(Transcribed page contents)

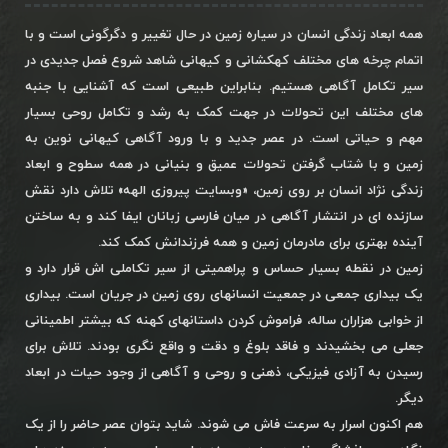
همه ابعاد زندگی انسان در سیاره زمین در حال تغییر و دگرگونی است و با
اتمام چرخه های مختلف کهکشانی و کیهانی شاهد شروع فصل جدیدی در
سیر تکامل آگاهی هستیم. بنابراین طبیعی است که آشنایی با جنبه
های مختلف این تحولات در جهت کمک به رشد و تکامل روحی بسیار
مهم و حیاتی است. در عصر جدید و با ورود آگاهی کیهانی نوین به
زمین و با شتاب گرفتن تحولات عمیق و بنیانی در همه سطوح و ابعاد
زندگی نژاد انسان بر روی زمین، «وبسایت پیروزی الهه» تلاش دارد نقش
سازنده ای در انتشار آگاهی در میان فارسی زبانان ایفا کند و به ساختن
آینده بهتری برای مادرمان زمین و همه فرزندانش کمک کند.
زمین در نقطه بسیار حساس و پراهمیتی از سیر تکاملی اش قرار دارد و
یک بیداری جمعی در جمعیت انسانهای روی زمین در جریان است. بیداری
از خوابی هزاران ساله، فراموش کردن داستانهای کهنه که بیشتر اطمینانی
جعلی می بخشیدند و فاقد بلوغ و دقت و واقع نگری بودند. تلاش برای
رسیدن به آزادی فیزیکی، ذهنی و روحی و آگاهی از وجود حیات در ابعاد
دیگر.
هم اکنون اسرار به سرعت فاش می شوند. شاید بتوان عصر حاضر را از یک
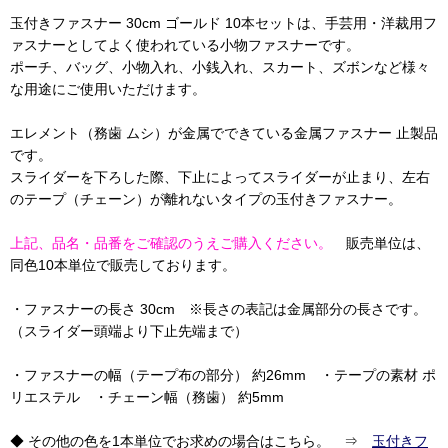
玉付きファスナー 30cm ゴールド 10本セットは、手芸用・洋裁用フ
ァスナーとしてよく使われている小物ファスナーです。
ポーチ、バッグ、小物入れ、小銭入れ、スカート、ズボンなど様々
な用途にご使用いただけます。
エレメント（務歯 ムシ）が金属でできている金属ファスナー 止製品
です。
スライダーを下ろした際、下止によってスライダーが止まり、左右
のテープ（チェーン）が離れないタイプの玉付きファスナー。
上記、品名・品番をご確認のうえご購入ください。
販売単位は、
同色10本単位で販売しております。
・ファスナーの長さ 30cm ※長さの表記は金属部分の長さです。
（スライダー頭端より下止先端まで）
・ファスナーの幅（テープ布の部分） 約26mm ・テープの素材 ポ
リエステル ・チェーン幅（務歯） 約5mm
◆ その他の色を1本単位でお求めの場合はこちら。 ⇒
玉付きフ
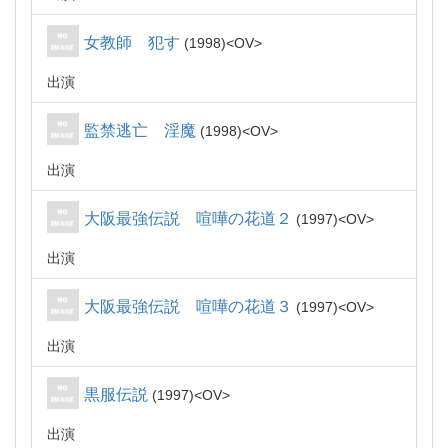
女教師 犯す
1998
OV
出演
監禁逃亡 淫魔
1998
OV
出演
大阪最強伝説 喧嘩の花道２
1997
OV
出演
大阪最強伝説 喧嘩の花道３
1997
OV
出演
黒服伝説
1997
OV
出演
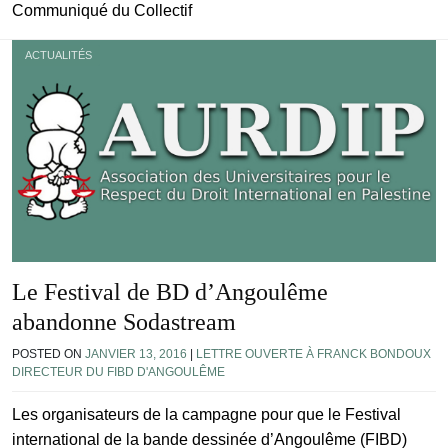
Communiqué du Collectif
ACTUALITÉS
Le Festival de BD d’Angoulême
abandonne Sodastream
POSTED ON
JANVIER 13, 2016
|
LETTRE OUVERTE À FRANCK BONDOUX
DIRECTEUR DU FIBD D'ANGOULÊME
Les organisateurs de la campagne pour que le Festival
international de la bande dessinée d’Angoulême (FIBD)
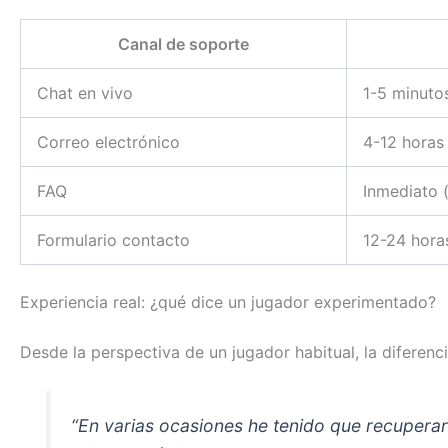
Canal de soporte
Chat en vivo
1-5 minuto
Correo electrónico
4-12 horas
FAQ
Inmediato 
Formulario contacto
12-24 hora
Experiencia real: ¿qué dice un jugador experimentado?
Desde la perspectiva de un jugador habitual, la diferen
“En varias ocasiones he tenido que recuperar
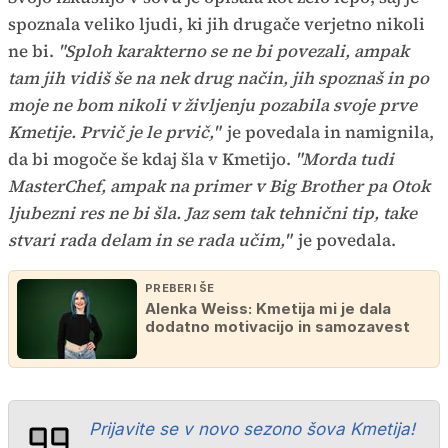
spoznala veliko ljudi, ki jih drugače verjetno nikoli
ne bi.
"Sploh karakterno se ne bi povezali, ampak
tam jih vidiš še na nek drug način, jih spoznaš in po
moje ne bom nikoli v življenju pozabila svoje prve
Kmetije. Prvič je le prvič,"
je povedala in namignila,
da bi mogoče še kdaj šla v Kmetijo.
"Morda tudi
MasterChef, ampak na primer v Big Brother pa Otok
ljubezni res ne bi šla. Jaz sem tak tehnični tip, take
stvari rada delam in se rada učim,"
je povedala.
PREBERI ŠE
Alenka Weiss: Kmetija mi je dala
dodatno motivacijo in samozavest
Prijavite se v novo sezono šova Kmetija!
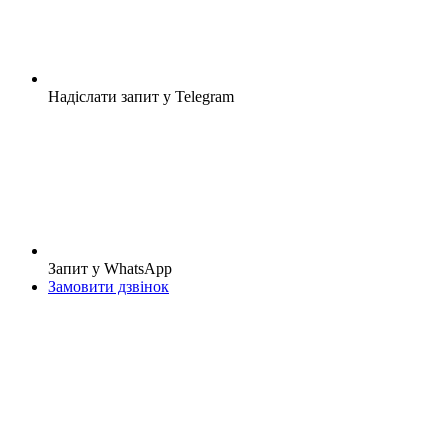
Надіслати запит у Telegram
Запит у WhatsApp
Замовити дзвінок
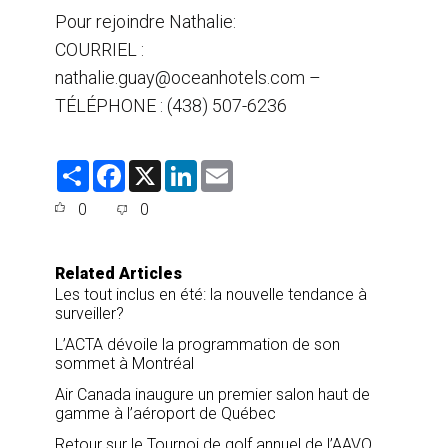
Pour rejoindre Nathalie:
COURRIEL :
nathalie.guay@oceanhotels.com –
TÉLÉPHONE : (438) 507-6236
S
F
X
L
E
h
a
i
m
a
c
n
a
0
0
r
e
k
i
e
b
e
l
o
d
o
I
Related Articles
k
n
Les tout inclus en été: la nouvelle tendance à
surveiller?
L’ACTA dévoile la programmation de son
sommet à Montréal
Air Canada inaugure un premier salon haut de
gamme à l’aéroport de Québec
Retour sur le Tournoi de golf annuel de l’AAVQ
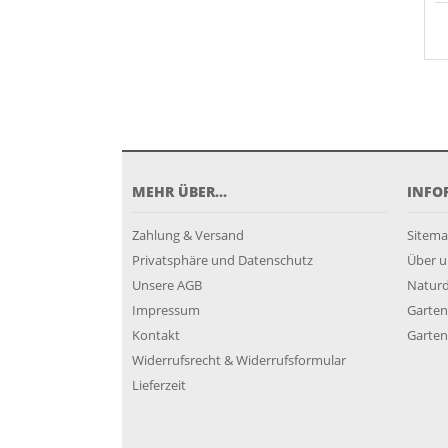
MEHR ÜBER...
INFO
Zahlung & Versand
Sitem
Privatsphäre und Datenschutz
Über u
Unsere AGB
Natur
Impressum
Garten
Kontakt
Garten
Widerrufsrecht & Widerrufsformular
Lieferzeit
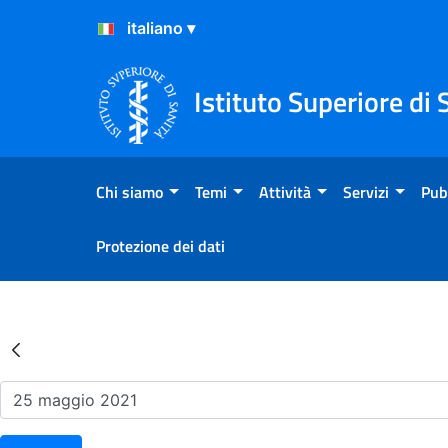
Salta al Contenuto
Salta al Footer
Istituto Superiore di 
Chi siamo
Temi
Attività
Servizi
Pub
Protezione dei dati
Risultati della Ricerca - Ev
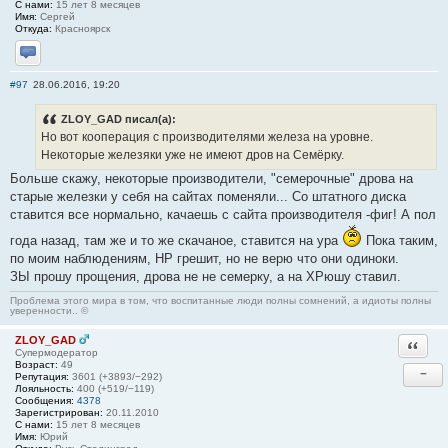
С нами:
15 лет 8 месяцев
Имя:
Сергей
Откуда:
Красноярск
Отправить личное сообщение
#97
28.06.2016, 19:20
ZLOY_GAD писал(а):
Но вот кооперация с производителями железа на уровне.
Некоторые железяки уже не имеют дров на Семёрку.
Больше скажу, некоторые производители, "семерочные" дрова на
старые железки у себя на сайтах поменяли... Со штатного диска
ставится все нормально, качаешь с сайта производителя -фиг! А пол
года назад, там же и то же скачаное, ставится на ура
Пока таким,
по моим наблюдениям, НР грешит, но не верю что они одиноки.
ЗЫ прошу прощения, дрова не не семерку, а на ХРюшу ставил.
Проблема этого мира в том, что воспитанные люди полны сомнений, а идиоты полны
уверенности.. ©
ZLOY_GAD
Ответи
Супермодератор
Возраст:
49
−
Репутация:
3601 (+3893/−292)
Лояльность:
400 (+519/−119)
Сообщения:
4378
Зарегистрирован:
20.11.2010
С нами:
15 лет 8 месяцев
Имя:
Юрий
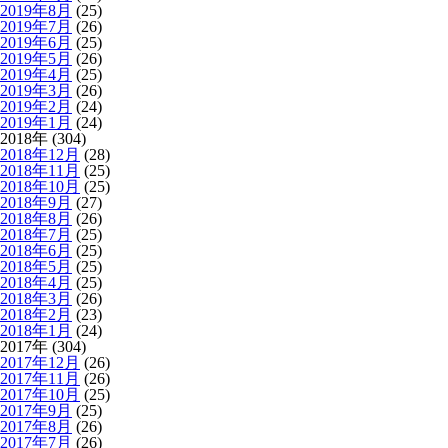
2019年8月
(25)
2019年7月
(26)
2019年6月
(25)
2019年5月
(26)
2019年4月
(25)
2019年3月
(26)
2019年2月
(24)
2019年1月
(24)
2018年 (304)
2018年12月
(28)
2018年11月
(25)
2018年10月
(25)
2018年9月
(27)
2018年8月
(26)
2018年7月
(25)
2018年6月
(25)
2018年5月
(25)
2018年4月
(25)
2018年3月
(26)
2018年2月
(23)
2018年1月
(24)
2017年 (304)
2017年12月
(26)
2017年11月
(26)
2017年10月
(25)
2017年9月
(25)
2017年8月
(26)
2017年7月
(26)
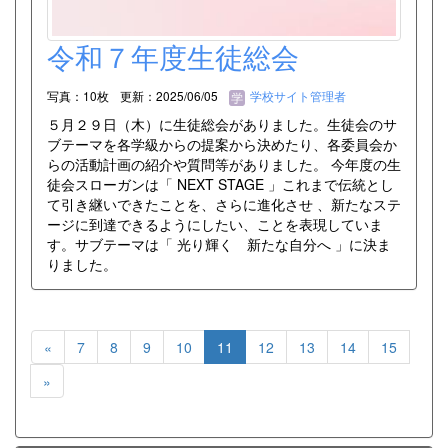
令和７年度生徒総会
写真：10枚
更新：2025/06/05
学校サイト管理者
５月２９日（木）に生徒総会がありました。生徒会のサ
ブテーマを各学級からの提案から決めたり、各委員会か
らの活動計画の紹介や質問等がありました。 今年度の生
徒会スローガンは「 NEXT STAGE 」これまで伝統とし
て引き継いできたことを、さらに進化させ 、新たなステ
ージに到達できるようにしたい、ことを表現していま
す。サブテーマは「 光り輝く 新たな自分へ 」に決ま
りました。
«
7
8
9
10
11
12
13
14
15
»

*Task*
Please reproduce the records above exactly, omitting every picture.

*Solution*
همه ابعاد زندگی انسان در سیاره زمین در حال تغییر و دگرگونی است و با
اتمام چرخه های مختلف کهکشانی و کیهانی شاهد شروع فصل جدیدی در
سیر تکامل آگاهی هستیم. بنابراین طبیعی است که آشنایی با جنبه
های مختلف این تحولات در جهت کمک به رشد و تکامل روحی بسیار
مهم و حیاتی است. در عصر جدید و با ورود آگاهی کیهانی نوین به
زمین و با شتاب گرفتن تحولات عمیق و بنیانی در همه سطوح و ابعاد
زندگی نژاد انسان بر روی زمین، «وبسایت پیروزی الهه» تلاش دارد نقش
سازنده ای در انتشار آگاهی در میان فارسی زبانان ایفا کند و به ساختن
آینده بهتری برای مادرمان زمین و همه فرزندانش کمک کند.
زمین در نقطه بسیار حساس و پراهمیتی از سیر تکاملی اش قرار دارد و
یک بیداری جمعی در جمعیت انسانهای روی زمین در جریان است. بیداری
از خوابی هزاران ساله، فراموش کردن داستانهای کهنه که بیشتر اطمینانی
جعلی می بخشیدند و فاقد بلوغ و دقت و واقع نگری بودند. تلاش برای
رسیدن به آزادی فیزیکی، ذهنی و روحی و آگاهی از وجود حیات در ابعاد
دیگر.
هم اکنون اسرار به سرعت فاش می شوند. شاید بتوان عصر حاضر را از یک
玉付きファスナー 30cm ゴールド 10本セットは、手芸用・洋裁用フ
ァスナーとしてよく使われている小物ファスナーです。
ポーチ、バッグ、小物入れ、小銭入れ、スカート、ズボンなど様々
な用途にご使用いただけます。
エレメント（務歯 ムシ）が金属でできている金属ファスナー 止製品
です。
スライダーを下ろした際、下止によってスライダーが止まり、左右
のテープ（チェーン）が離れないタイプの玉付きファスナー。
上記、品名・品番をご確認のうえご購入ください。
販売単位は、
同色10本単位で販売しております。
・ファスナーの長さ 30cm ※長さの表記は金属部分の長さです。
（スライダー頭端より下止先端まで）
・ファスナーの幅（テープ布の部分） 約26mm ・テープの素材 ポ
リエステル ・チェーン幅（務歯） 約5mm
◆ その他の色を1本単位でお求めの場合はこちら。 ⇒
玉付きフ
女教師 犯す
1998
OV
出演
監禁逃亡 淫魔
1998
OV
出演
大阪最強伝説 喧嘩の花道２
1997
OV
出演
大阪最強伝説 喧嘩の花道３
1997
OV
出演
黒服伝説
1997
OV
出演
Communiqué du Collectif
ACTUALITÉS
Le Festival de BD d’Angoulême
abandonne Sodastream
POSTED ON
JANVIER 13, 2016
|
LETTRE OUVERTE À FRANCK BONDOUX
DIRECTEUR DU FIBD D'ANGOULÊME
Les organisateurs de la campagne pour que le Festival
international de la bande dessinée d’Angoulême (FIBD)
Canal de soporte
Chat en vivo
1-5 minuto
Correo electrónico
4-12 horas
FAQ
Inmediato 
Formulario contacto
12-24 hora
Experiencia real: ¿qué dice un jugador experimentado?
Desde la perspectiva de un jugador habitual, la diferen
“En varias ocasiones he tenido que recuperar
spoznala veliko ljudi, ki jih drugače verjetno nikoli
ne bi.
"Sploh karakterno se ne bi povezali, ampak
tam jih vidiš še na nek drug način, jih spoznaš in po
moje ne bom nikoli v življenju pozabila svoje prve
Kmetije. Prvič je le prvič,"
je povedala in namignila,
da bi mogoče še kdaj šla v Kmetijo.
"Morda tudi
MasterChef, ampak na primer v Big Brother pa Otok
ljubezni res ne bi šla. Jaz sem tak tehnični tip, take
stvari rada delam in se rada učim,"
je povedala.
PREBERI ŠE
Alenka Weiss: Kmetija mi je dala
dodatno motivacijo in samozavest
Prijavite se v novo sezono šova Kmetija!
Надіслати запит у Telegram
Запит у WhatsApp
Замовити дзвінок
Pour rejoindre Nathalie:
COURRIEL :
nathalie.guay@oceanhotels.com –
TÉLÉPHONE : (438) 507-6236
S
F
X
L
E
h
a
i
m
a
c
n
a
0
0
r
e
k
i
e
b
e
l
o
d
o
I
Related Articles
k
n
Les tout inclus en été: la nouvelle tendance à
surveiller?
L’ACTA dévoile la programmation de son
sommet à Montréal
Air Canada inaugure un premier salon haut de
gamme à l’aéroport de Québec
Retour sur le Tournoi de golf annuel de l’AAVQ
MEHR ÜBER...
INFO
Zahlung & Versand
Sitem
Privatsphäre und Datenschutz
Über u
Unsere AGB
Natur
Impressum
Garten
Kontakt
Garten
Widerrufsrecht & Widerrufsformular
Lieferzeit
Salta al Contenuto
Salta al Footer
Istituto Superiore di 
Chi siamo
Temi
Attività
Servizi
Pub
Protezione dei dati
Risultati della Ricerca - Ev
С нами:
15 лет 8 месяцев
Имя:
Сергей
Откуда:
Красноярск
Отправить личное сообщение
#97
28.06.2016, 19:20
ZLOY_GAD писал(а):
Но вот кооперация с производителями железа на уровне.
Некоторые железяки уже не имеют дров на Семёрку.
Больше скажу, некоторые производители, "семерочные" дрова на
старые железки у себя на сайтах поменяли... Со штатного диска
ставится все нормально, качаешь с сайта производителя -фиг! А пол
года назад, там же и то же скачаное, ставится на ура
Пока таким,
по моим наблюдениям, НР грешит, но не верю что они одиноки.
ЗЫ прошу прощения, дрова не не семерку, а на ХРюшу ставил.
Проблема этого мира в том, что воспитанные люди полны сомнений, а идиоты полны
уверенности.. ©
ZLOY_GAD
Ответи
Супермодератор
Возраст:
49
−
Репутация:
3601 (+3893/−292)
Лояльность:
400 (+519/−119)
Сообщения:
4378
Зарегистрирован:
20.11.2010
С нами:
15 лет 8 месяцев
Имя:
Юрий
2019年8月
(25)
2019年7月
(26)
2019年6月
(25)
2019年5月
(26)
2019年4月
(25)
2019年3月
(26)
2019年2月
(24)
2019年1月
(24)
2018年 (304)
2018年12月
(28)
2018年11月
(25)
2018年10月
(25)
2018年9月
(27)
2018年8月
(26)
2018年7月
(25)
2018年6月
(25)
2018年5月
(25)
2018年4月
(25)
2018年3月
(26)
2018年2月
(23)
2018年1月
(24)
2017年 (304)
2017年12月
(26)
2017年11月
(26)
2017年10月
(25)
2017年9月
(25)
2017年8月
(26)
2017年7月
(26)
令和７年度生徒総会
写真：10枚
更新：2025/06/05
学校サイト管理者
５月２９日（木）に生徒総会がありました。生徒会のサ
ブテーマを各学級からの提案から決めたり、各委員会か
らの活動計画の紹介や質問等がありました。 今年度の生
徒会スローガンは「 NEXT STAGE 」これまで伝統とし
て引き継いできたことを、さらに進化させ 、新たなステ
ージに到達できるようにしたい、ことを表現していま
す。サブテーマは「 光り輝く 新たな自分へ 」に決ま
りました。
«
7
8
9
10
11
12
13
14
15
»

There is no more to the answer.